### Your objective
Write out every line below that contains "kapky".

### Available records
-*-

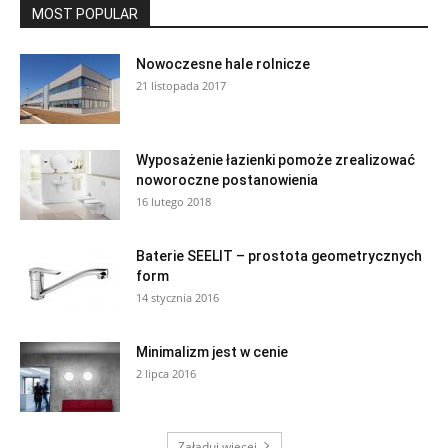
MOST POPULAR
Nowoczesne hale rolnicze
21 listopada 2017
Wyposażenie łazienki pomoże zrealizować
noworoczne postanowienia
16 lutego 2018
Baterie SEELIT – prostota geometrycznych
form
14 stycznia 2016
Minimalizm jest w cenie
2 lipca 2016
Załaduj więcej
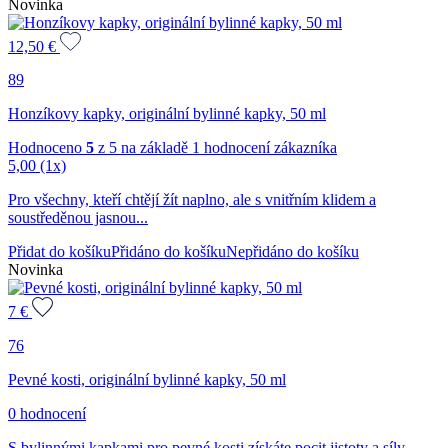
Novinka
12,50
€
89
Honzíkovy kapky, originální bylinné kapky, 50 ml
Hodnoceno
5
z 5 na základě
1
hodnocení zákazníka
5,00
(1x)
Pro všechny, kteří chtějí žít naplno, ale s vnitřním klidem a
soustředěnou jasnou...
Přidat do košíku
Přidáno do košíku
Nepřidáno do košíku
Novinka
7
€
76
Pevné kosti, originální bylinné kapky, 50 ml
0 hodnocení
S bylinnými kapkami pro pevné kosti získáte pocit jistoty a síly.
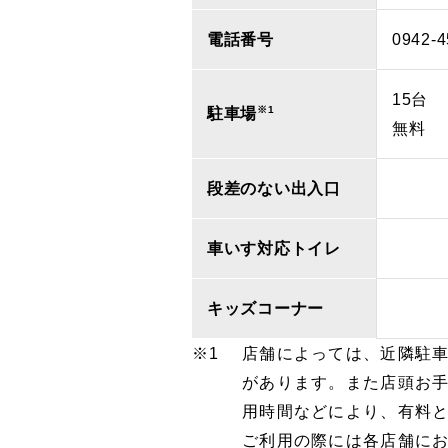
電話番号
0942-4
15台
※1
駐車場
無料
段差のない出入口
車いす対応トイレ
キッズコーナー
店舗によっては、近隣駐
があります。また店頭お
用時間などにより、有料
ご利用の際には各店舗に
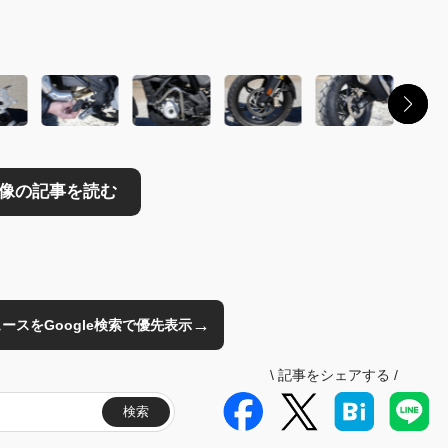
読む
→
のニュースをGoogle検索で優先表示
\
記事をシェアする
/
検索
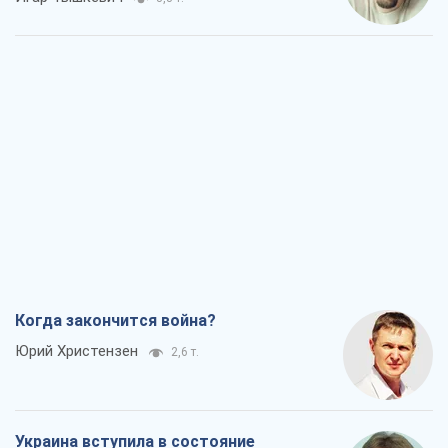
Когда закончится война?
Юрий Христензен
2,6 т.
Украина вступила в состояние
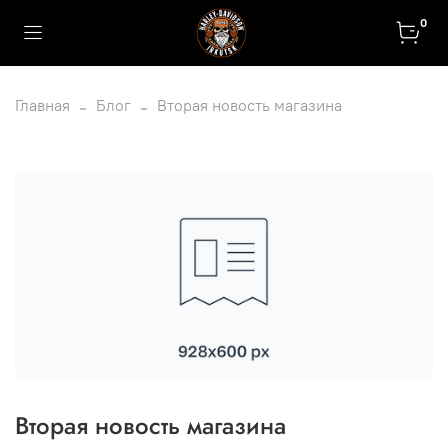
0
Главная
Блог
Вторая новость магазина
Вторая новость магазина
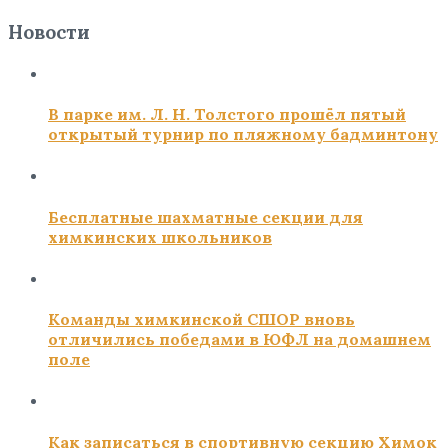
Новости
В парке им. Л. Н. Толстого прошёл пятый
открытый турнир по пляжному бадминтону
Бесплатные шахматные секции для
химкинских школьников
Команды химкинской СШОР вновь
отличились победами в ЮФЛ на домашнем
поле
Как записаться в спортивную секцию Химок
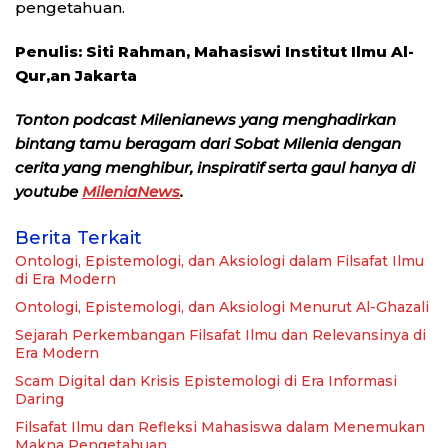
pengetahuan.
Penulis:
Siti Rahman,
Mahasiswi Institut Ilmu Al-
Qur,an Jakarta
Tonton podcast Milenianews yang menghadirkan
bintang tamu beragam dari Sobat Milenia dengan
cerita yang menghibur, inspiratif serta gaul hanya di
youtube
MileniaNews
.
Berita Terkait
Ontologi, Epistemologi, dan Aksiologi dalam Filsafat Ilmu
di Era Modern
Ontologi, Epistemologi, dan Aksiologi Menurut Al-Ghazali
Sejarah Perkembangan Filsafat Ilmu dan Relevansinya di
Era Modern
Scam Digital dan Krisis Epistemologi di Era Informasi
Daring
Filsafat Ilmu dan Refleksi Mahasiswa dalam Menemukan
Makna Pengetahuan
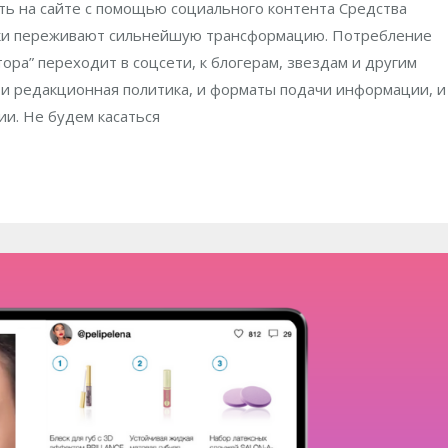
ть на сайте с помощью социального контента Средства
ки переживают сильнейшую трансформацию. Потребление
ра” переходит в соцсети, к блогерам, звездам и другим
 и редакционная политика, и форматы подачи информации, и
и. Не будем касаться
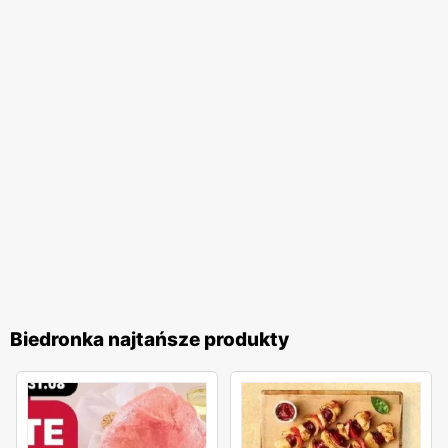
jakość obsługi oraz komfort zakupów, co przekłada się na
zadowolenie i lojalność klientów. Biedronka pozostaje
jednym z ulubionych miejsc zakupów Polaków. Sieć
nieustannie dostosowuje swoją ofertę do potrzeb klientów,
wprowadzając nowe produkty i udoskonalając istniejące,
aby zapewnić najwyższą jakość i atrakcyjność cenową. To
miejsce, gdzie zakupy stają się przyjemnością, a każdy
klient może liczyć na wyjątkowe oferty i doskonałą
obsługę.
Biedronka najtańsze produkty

-*-

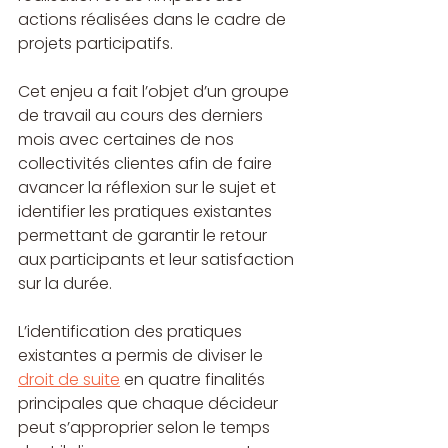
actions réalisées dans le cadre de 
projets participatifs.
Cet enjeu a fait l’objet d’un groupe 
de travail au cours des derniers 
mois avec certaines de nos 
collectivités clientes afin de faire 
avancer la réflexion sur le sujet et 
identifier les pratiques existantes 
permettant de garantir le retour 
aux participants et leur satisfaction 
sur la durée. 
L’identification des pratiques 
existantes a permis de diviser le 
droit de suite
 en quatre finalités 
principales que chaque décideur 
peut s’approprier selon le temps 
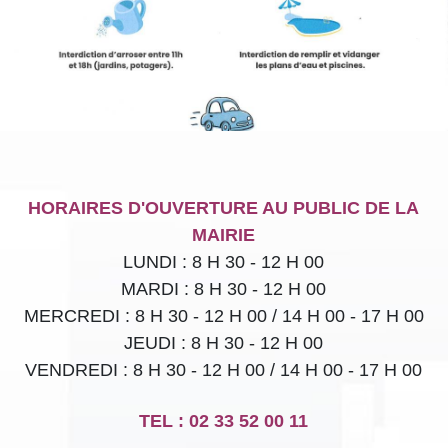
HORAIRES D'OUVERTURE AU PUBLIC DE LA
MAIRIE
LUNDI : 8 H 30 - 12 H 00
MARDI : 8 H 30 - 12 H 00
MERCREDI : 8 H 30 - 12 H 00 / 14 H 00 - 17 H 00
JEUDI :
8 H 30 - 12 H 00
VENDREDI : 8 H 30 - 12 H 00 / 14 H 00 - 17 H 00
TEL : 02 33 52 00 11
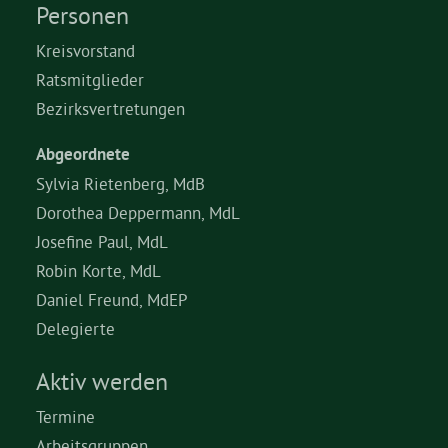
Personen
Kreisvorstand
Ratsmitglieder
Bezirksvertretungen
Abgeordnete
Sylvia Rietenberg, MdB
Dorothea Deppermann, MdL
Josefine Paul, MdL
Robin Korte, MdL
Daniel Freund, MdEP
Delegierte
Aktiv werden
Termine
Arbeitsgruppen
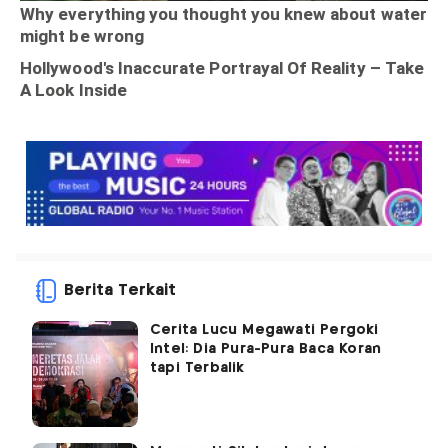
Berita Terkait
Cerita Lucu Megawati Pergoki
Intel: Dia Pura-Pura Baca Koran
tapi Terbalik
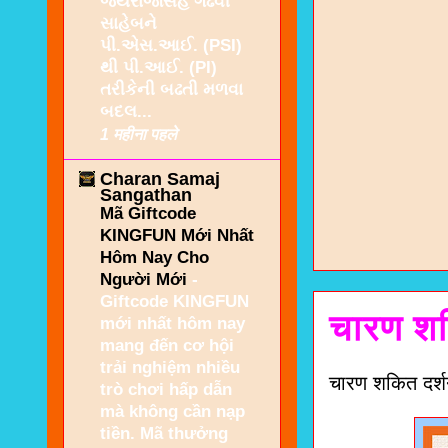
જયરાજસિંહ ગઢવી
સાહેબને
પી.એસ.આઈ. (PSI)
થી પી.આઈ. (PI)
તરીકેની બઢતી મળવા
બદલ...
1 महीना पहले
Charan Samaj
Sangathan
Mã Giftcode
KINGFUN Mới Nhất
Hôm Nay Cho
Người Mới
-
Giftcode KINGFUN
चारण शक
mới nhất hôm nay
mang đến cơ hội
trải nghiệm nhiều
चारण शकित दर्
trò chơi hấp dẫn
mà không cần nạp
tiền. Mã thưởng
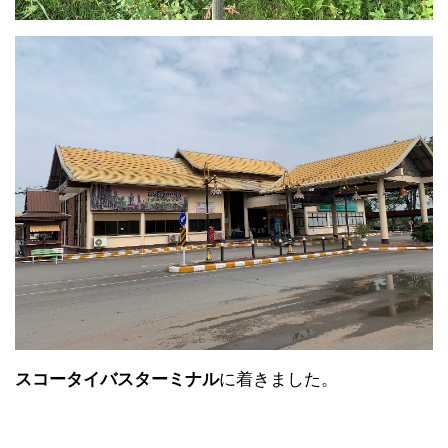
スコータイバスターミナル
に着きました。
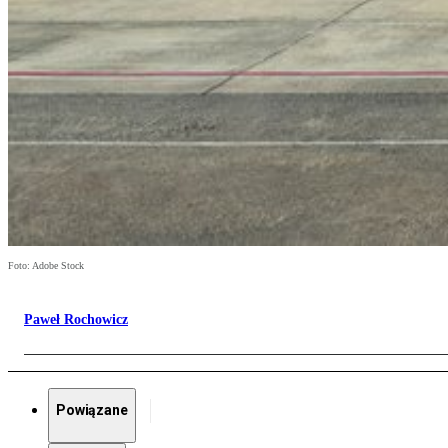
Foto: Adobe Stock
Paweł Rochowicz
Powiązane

-*-

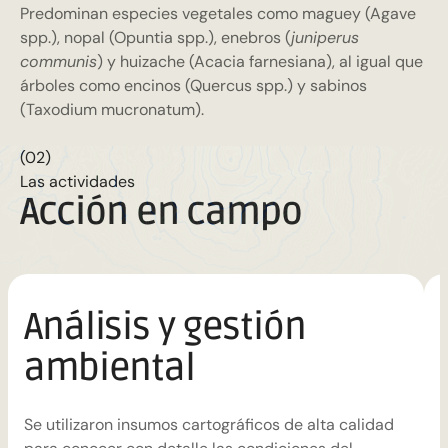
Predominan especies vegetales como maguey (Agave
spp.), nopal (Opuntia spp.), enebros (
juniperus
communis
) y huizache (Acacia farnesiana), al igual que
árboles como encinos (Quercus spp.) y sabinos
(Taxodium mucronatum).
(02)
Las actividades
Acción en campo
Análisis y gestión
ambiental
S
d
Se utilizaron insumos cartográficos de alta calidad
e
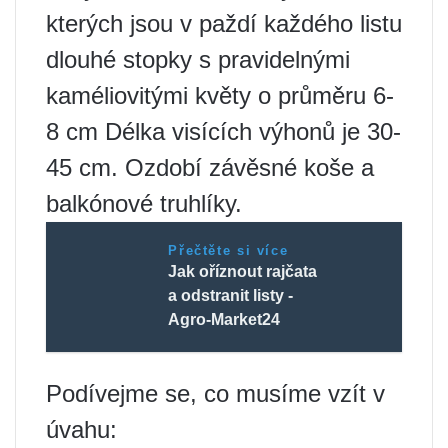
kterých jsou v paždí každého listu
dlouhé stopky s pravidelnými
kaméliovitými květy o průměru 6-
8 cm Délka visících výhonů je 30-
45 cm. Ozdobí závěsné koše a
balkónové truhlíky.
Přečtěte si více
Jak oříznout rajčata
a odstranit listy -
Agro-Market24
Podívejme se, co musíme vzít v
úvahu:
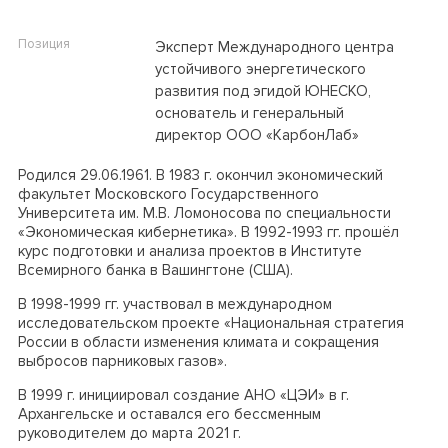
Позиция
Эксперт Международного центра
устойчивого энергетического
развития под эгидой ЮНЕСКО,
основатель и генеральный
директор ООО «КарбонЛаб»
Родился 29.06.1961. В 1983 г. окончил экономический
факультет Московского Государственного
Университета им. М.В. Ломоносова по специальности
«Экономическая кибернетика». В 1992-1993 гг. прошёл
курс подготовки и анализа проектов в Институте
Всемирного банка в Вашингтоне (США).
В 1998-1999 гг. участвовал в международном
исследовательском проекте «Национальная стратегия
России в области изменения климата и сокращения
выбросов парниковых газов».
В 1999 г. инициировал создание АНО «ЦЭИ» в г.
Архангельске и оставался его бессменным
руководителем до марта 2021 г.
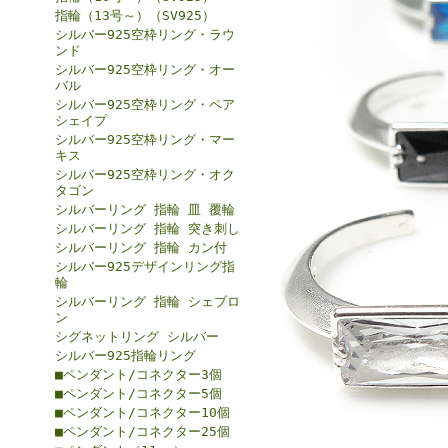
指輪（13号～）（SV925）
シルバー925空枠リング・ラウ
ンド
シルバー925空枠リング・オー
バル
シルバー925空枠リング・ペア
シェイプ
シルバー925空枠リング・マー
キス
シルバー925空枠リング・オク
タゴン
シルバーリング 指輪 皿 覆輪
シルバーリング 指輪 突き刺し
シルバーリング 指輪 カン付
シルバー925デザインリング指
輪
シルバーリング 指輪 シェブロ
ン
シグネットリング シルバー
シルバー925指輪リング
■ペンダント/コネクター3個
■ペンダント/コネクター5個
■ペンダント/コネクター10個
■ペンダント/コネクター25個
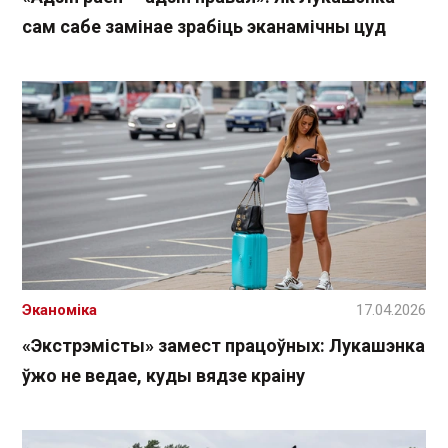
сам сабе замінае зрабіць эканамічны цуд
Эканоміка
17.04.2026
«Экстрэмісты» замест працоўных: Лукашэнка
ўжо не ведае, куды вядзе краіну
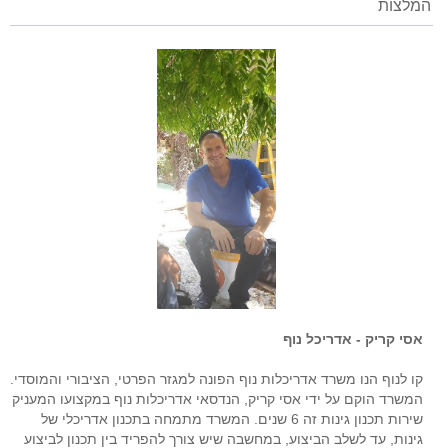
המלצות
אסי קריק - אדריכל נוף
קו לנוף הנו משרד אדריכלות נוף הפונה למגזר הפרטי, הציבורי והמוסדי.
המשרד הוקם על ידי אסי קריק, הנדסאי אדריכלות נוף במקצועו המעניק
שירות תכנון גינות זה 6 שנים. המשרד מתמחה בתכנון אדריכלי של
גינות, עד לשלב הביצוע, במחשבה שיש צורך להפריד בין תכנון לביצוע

-*-

### Written solution
Honzíkovy kapky, originální bylinné kapky, 50 ml
Pevné kosti, originální bylinné kapky, 50 ml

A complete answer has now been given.